WHAT THIS TASK INVOLVES: Below this line is the material. Write out only its lines from the one containing "этих баллов пока" through the one containing "закрепиться в топ-5.", both kept, exactly.

EXERCISE DATA:
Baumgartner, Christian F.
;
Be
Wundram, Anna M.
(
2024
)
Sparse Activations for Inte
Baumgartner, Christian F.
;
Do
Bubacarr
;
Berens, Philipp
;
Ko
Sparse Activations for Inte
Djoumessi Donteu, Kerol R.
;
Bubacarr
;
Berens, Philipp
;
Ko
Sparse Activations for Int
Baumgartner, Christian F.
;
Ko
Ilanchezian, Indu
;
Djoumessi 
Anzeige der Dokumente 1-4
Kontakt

---

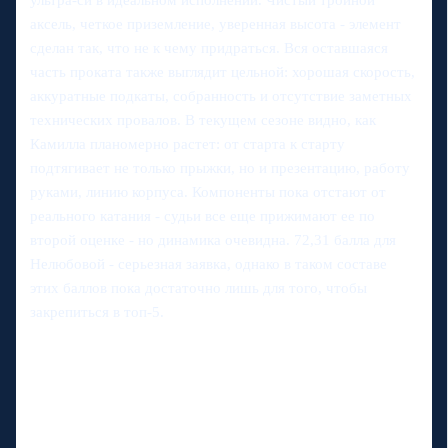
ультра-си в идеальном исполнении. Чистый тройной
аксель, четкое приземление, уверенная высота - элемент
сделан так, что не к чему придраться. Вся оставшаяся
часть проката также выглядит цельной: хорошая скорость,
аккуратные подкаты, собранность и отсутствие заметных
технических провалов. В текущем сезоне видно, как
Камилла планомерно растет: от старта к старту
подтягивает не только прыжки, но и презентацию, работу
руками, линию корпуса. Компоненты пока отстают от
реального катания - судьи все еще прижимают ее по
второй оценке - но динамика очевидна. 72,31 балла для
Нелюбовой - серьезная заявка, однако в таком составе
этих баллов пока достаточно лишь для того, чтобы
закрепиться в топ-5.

EXERCISE RESULT:
этих баллов пока достаточно лишь для того, чтобы
закрепиться в топ-5.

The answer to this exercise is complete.